Available data
* * * * * * * * *
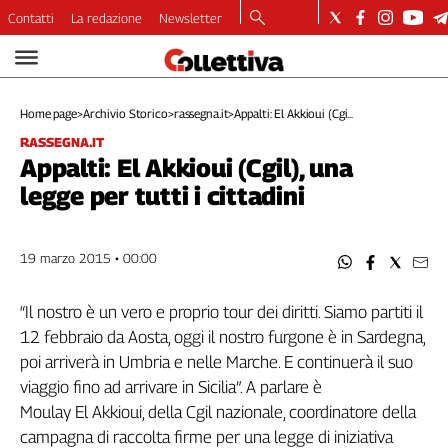
Contatti
La redazione
Newsletter
Video
Podcast
Home page
>
Archivio Storico
>
rassegna.it
>
Appalti: El Akkioui (Cgi...
Dirette
RASSEGNA.IT
Longform
Appalti: El Akkioui (Cgil), una
Copertine
legge per tutti i cittadini
Economia
Lavoro
Ambiente
19 marzo 2015 • 00:00
Diritti
Welfare
“Il nostro è un vero e proprio tour dei diritti. Siamo partiti il
Italia
12 febbraio da Aosta, oggi il nostro furgone è in Sardegna,
Internazionale
poi arriverà in Umbria e nelle Marche. E continuerà il suo
Culture
viaggio fino ad arrivare in Sicilia”. A parlare è
Moulay El Akkioui, della Cgil nazionale, coordinatore della
Categorie
campagna di raccolta firme per una legge di iniziativa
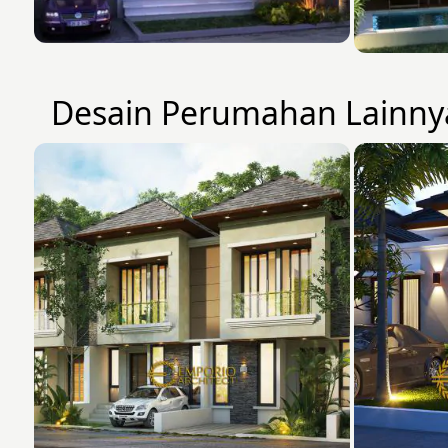
Desain Perumahan Lainny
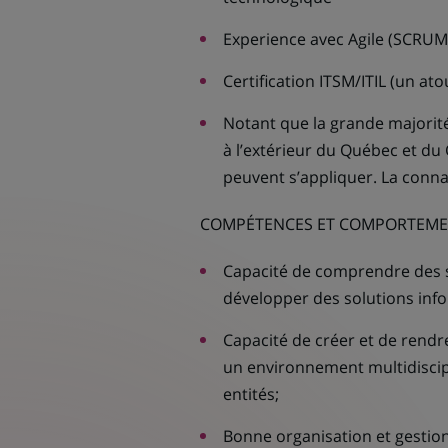
Experience avec Agile (SCRUM
Certification ITSM/ITIL (un ato
Notant que la grande majorité 
à l’extérieur du Québec et du 
peuvent s’appliquer. La connai
COMPÉTENCES ET COMPORTEME
Capacité de comprendre des 
développer des solutions inf
Capacité de créer et de rendr
un environnement multidiscipli
entités;
Bonne organisation et gestion 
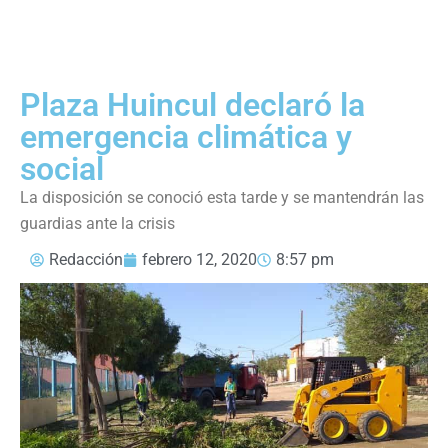
Plaza Huincul declaró la
emergencia climática y
social
La disposición se conoció esta tarde y se mantendrán las
guardias ante la crisis
Redacción
febrero 12, 2020
8:57 pm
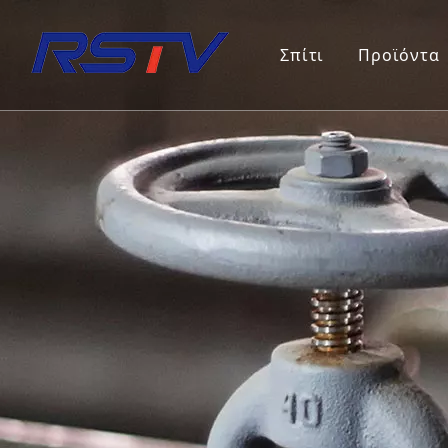
Σπίτι
Προϊόντα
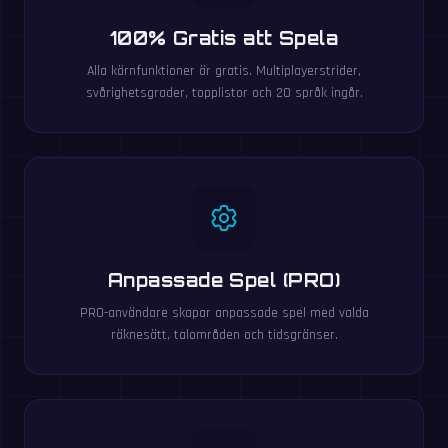
100% Gratis att Spela
Alla kärnfunktioner är gratis. Multiplayerstrider,
svårighetsgrader, topplistor och 20 språk ingår.
Anpassade Spel (PRO)
PRO-användare skapar anpassade spel med valda
räknesätt, talområden och tidsgränser.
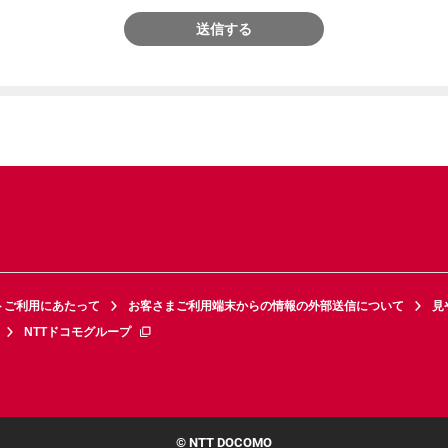
送信する
トご利用にあたって
お客さまご利用端末からの情報の外部送信について
見
NTTドコモグループ
© NTT DOCOMO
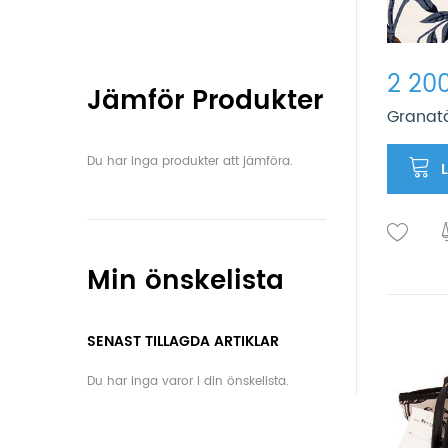
2 200
Jämför Produkter
Granat
Du har inga produkter att jämföra.
Min önskelista
SENAST TILLAGDA ARTIKLAR
Du har inga varor i din önskelista.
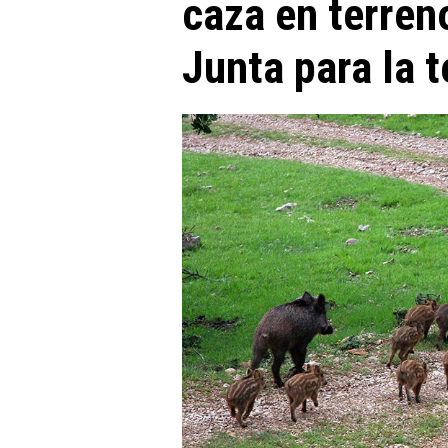
caza en terren
Junta para la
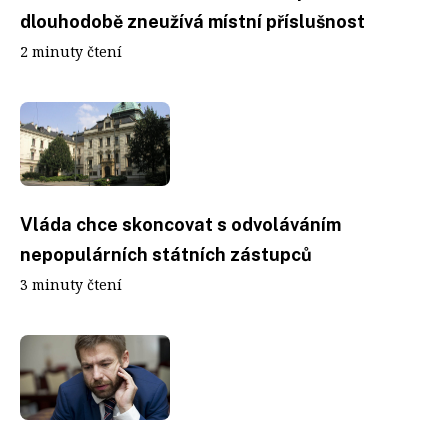
dlouhodobě zneužívá místní příslušnost
2 minuty čtení
Vláda chce skoncovat s odvoláváním
nepopulárních státních zástupců
3 minuty čtení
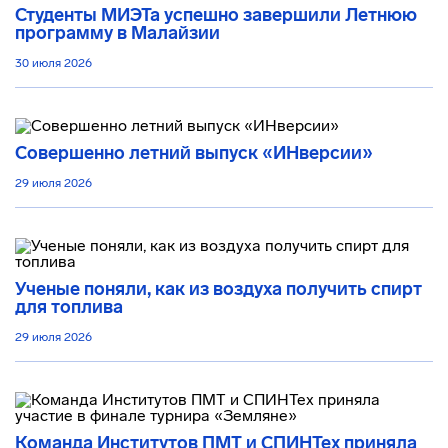
Студенты МИЭТа успешно завершили Летнюю
программу в Малайзии
30 июля 2026
Совершенно летний выпуск «ИНверсии»
29 июля 2026
Ученые поняли, как из воздуха получить спирт
для топлива
29 июля 2026
Команда Институтов ПМТ и СПИНТех приняла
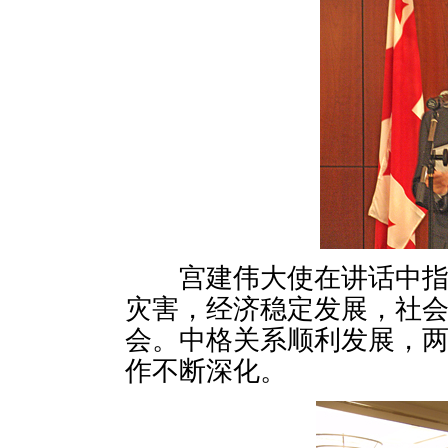
宫建伟大使在讲话中指出
灾害，经济稳定发展，社
会。中格关系顺利发展，
作不断深化。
* * * * * * * * *
Task goal
In the records above, find the line with "Appalti: El Akkioui (Cgil), una" and the line with "Experience avec Agile (SCRUM". Write out exactly those lines and every one between, with no pictures and no other lines.

Task answer
Appalti: El Akkioui (Cgil), una
Copertine
legge per tutti i cittadini
Economia
Lavoro
Ambiente
19 marzo 2015 • 00:00
Diritti
Welfare
“Il nostro è un vero e proprio tour dei diritti. Siamo partiti il
Italia
12 febbraio da Aosta, oggi il nostro furgone è in Sardegna,
Internazionale
poi arriverà in Umbria e nelle Marche. E continuerà il suo
Culture
viaggio fino ad arrivare in Sicilia”. A parlare è
Moulay El Akkioui, della Cgil nazionale, coordinatore della
Categorie
campagna di raccolta firme per una legge di iniziativa
Desain Perumahan Lainny
Experience avec Agile (SCRUM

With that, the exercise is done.